The age of unreason

8 Feb 08
MELISSA BENN | So the party that has objected to the nanny state for so long is now proposing it in quite literal form — Cameron and Co announced last week that they want to provide a maternity nurse for every household, if only for seven days.

So the party that has objected to the nanny state for so long is now proposing it in quite literal form — Cameron and Co announced last week that they want to provide a maternity nurse for every household, if only for seven days.

Actually, we have been here before. It was not that long ago that the Tories were looking at Nordic plans for subsidised parental leave. But now it is the Dutch, apparently, that we must all emulate, while they must endure a fact-finding visit from shadow Tory ministers Michael Gove and Andrew Lansley.
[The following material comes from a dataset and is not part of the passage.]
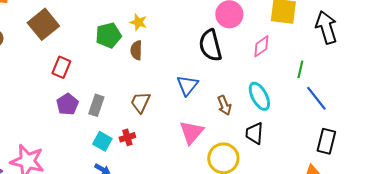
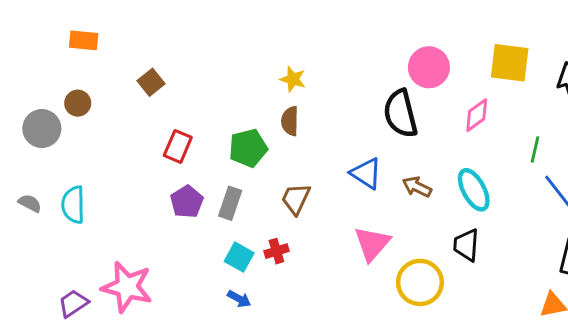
brown square: (43, 24) -> (151, 82), size x0.6
green pentagon: (108, 35) -> (248, 148), moved
blue triangle: (187, 85) -> (366, 173), turned -35
brown arrow: (224, 105) -> (417, 187), moved, turned 138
They will then, no doubt, subject the nation, via Newsnight, to eager perorations on the wonders of state support for young mothers. They will be keen to stress how cheap the scheme is, with initial costings of just £150m a year, to provide help for the estimated 340,000 new mothers.

Care for all, from cradle to grave — that was the early shimmering promise of the post-war welfare state, a distant sounding pledge in these cash-strapped, marketised times. Cameron is to be praised, at least, for making the moral case for proper early years support.
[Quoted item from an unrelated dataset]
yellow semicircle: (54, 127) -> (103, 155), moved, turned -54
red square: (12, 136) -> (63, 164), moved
But it is just a touch too easy for the new-look Tories to concentrate their policy firepower on parenting when the acknowledged crisis in the welfare state is clearly at the other end of the life cycle. It's not hard to see why: rosy-cheeked children are a politically sexy issue; dribbling pensioners are not.

Experts on this issue accuse us all of turning our faces from a looming catastrophe. More of us are going to live much longer but, as we age, one in five and one in four of us are going to suffer minor and major health problems, respectively.
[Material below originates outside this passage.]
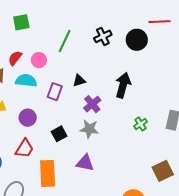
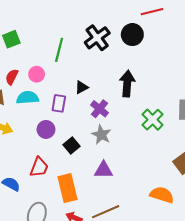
black cross: (103, 36) -> (97, 38), size x1.4
purple circle: (28, 118) -> (46, 129), moved
green cross: (141, 124) -> (153, 120), size x1.5
gray star: (89, 129) -> (101, 135), turned 30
While the ever-stressed NHS still provides free care at the point of use, that care stops dramatically where ‘medical’ intervention shades into social support. Some recent reports underline the longer-term warnings. Only last week, junior health minister Ivan Lewis announced an independent inquiry into the massive discrepancies in local authority help available to elderly people.

According to a separate report from the Commission for Social Care Inspection, 73% of local authorities plan to refuse care to people whose needs are not considered to be ‘substantial’ or ‘critical’. Currently, 281,000 older people in need get no aid in life-sustaining tasks, and another 450,000 receive insufficient assistance.

Lewis is to be congratulated for doing the politically risky, even unpopular, thing, in at least acknowledging that there is a grave problem. He is to be less praised for issuing the usual disingenuous central government strictures concerning ‘local authorities living within their budget’, as if the problem were red tape, not resources.

Many local authorities simply don’t have the money to provide social support to all who are eligible to receive it. Lewis also fails to acknowledge that meaningful reform requires more from central government.

New Labour plans a ‘new deal for carers’ in the spring; sounds great but there will be no new spending attached. Similarly, plans to review and reform ‘eligibility criteria’ risk, in the neat formulation of Age Concern’s Brendan Paddy, providing ‘more consistency, yes, but care that is consistently not good enough’.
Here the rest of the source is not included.